You know, it'd be presumable that we've demonstrated data on delivery of this technology to specific tissue types, and it'll be one of those things that we've demonstrated. The goal would be for us to work together to get to a development candidate and then hand it off to Novo Nordisk in terms of taking it forward from a development standpoint, and towards that end, you know, we get an upfront payment, some development milestones, as well as some commercial milestones, and finally, a royalty stream. Along the way, we'll also get, till we get to a development candidate, we'll get R&D cost reimbursed on a per-target basis.
All right. Got it. And just as a, I guess, a closing statement, could you maybe say again, you know, when we expect for the IND filing for the alpha-1 program, and when, when is the first time we may see clinical data there?

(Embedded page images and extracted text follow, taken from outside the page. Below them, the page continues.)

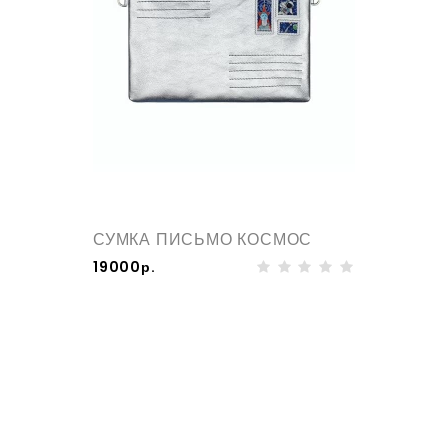
СУМКА ПИСЬМО КОСМОС
19000р.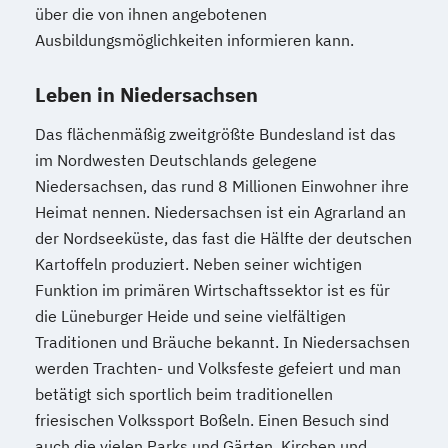
über die von ihnen angebotenen
Ausbildungsmöglichkeiten informieren kann.
Leben in Niedersachsen
Das flächenmäßig zweitgrößte Bundesland ist das
im Nordwesten Deutschlands gelegene
Niedersachsen, das rund 8 Millionen Einwohner ihre
Heimat nennen. Niedersachsen ist ein Agrarland an
der Nordseeküste, das fast die Hälfte der deutschen
Kartoffeln produziert. Neben seiner wichtigen
Funktion im primären Wirtschaftssektor ist es für
die Lüneburger Heide und seine vielfältigen
Traditionen und Bräuche bekannt. In Niedersachsen
werden Trachten- und Volksfeste gefeiert und man
betätigt sich sportlich beim traditionellen
friesischen Volkssport Boßeln. Einen Besuch sind
auch die vielen Parks und Gärten, Kirchen und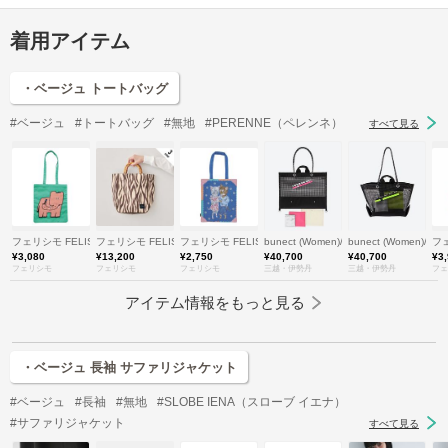
着用アイテム
・ベージュ トートバッグ
#ベージュ
#トートバッグ
#無地
#PERENNE（ペレンネ）
すべて見る
フェリシモ FELISSIMO
フェリシモ FELISSIMO
フェリシモ FELISSIMO
bunect (Women)/ブネクト
bunect (Women)/
フェ
¥3,080
¥13,200
¥2,750
¥40,700
¥40,700
¥3
フェリシモ
フェリシモ
フェリシモ
三越・伊勢丹
三越・伊勢丹
フェ
アイテム情報をもっと見る
・ベージュ 長袖 サファリジャケット
#ベージュ
#長袖
#無地
#SLOBE IENA（スローブ イエナ）
#サファリジャケット
すべて見る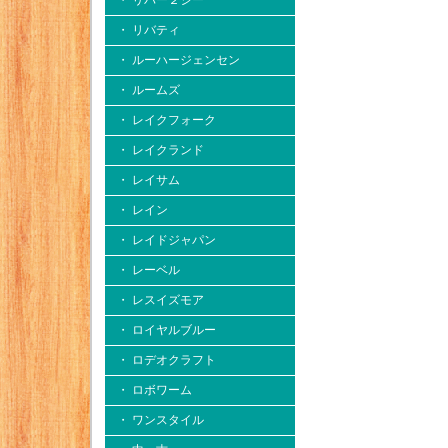
・ リバー２シー
・ リバティ
・ ルーハージェンセン
・ ルームズ
・ レイクフォーク
・ レイクランド
・ レイサム
・ レイン
・ レイドジャパン
・ レーベル
・ レスイズモア
・ ロイヤルブルー
・ ロデオクラフト
・ ロボワーム
・ ワンスタイル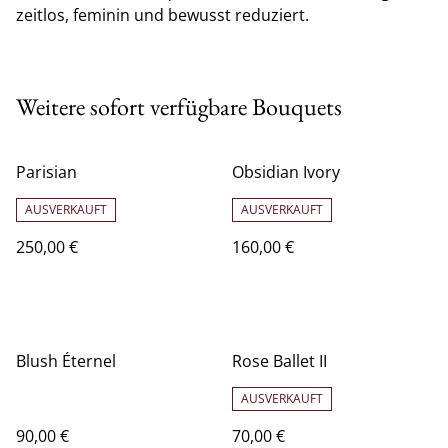
zeitlos, feminin und bewusst reduziert.
Weitere sofort verfügbare Bouquets
Parisian
Obsidian Ivory
AUSVERKAUFT
AUSVERKAUFT
250,00 €
160,00 €
Blush Éternel
Rose Ballet II
AUSVERKAUFT
90,00 €
70,00 €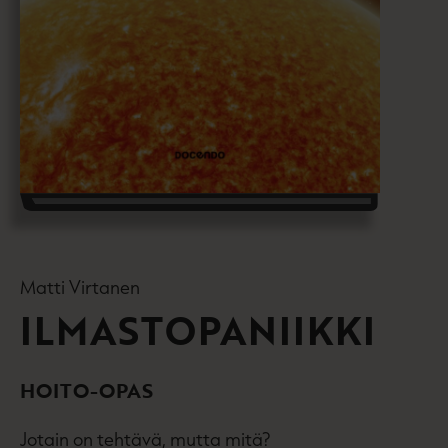
Matti Virtanen
ILMASTOPANIIKKI
HOITO-OPAS
Jotain on tehtävä, mutta mitä?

Yeah. So our guidance has not changed from what we did at Q2, which is that we expect to file before the end of the year with a regulatory agency. We didn't specify specifically an IND or otherwise. We anticipate data in the second half of next year, and by data, likely in ZZ individuals, showcasing levels of protein. And then we hope to finish the study in 2026.
All right. Well, thank you for the time. This has been fantastic, and I look forward to following the program.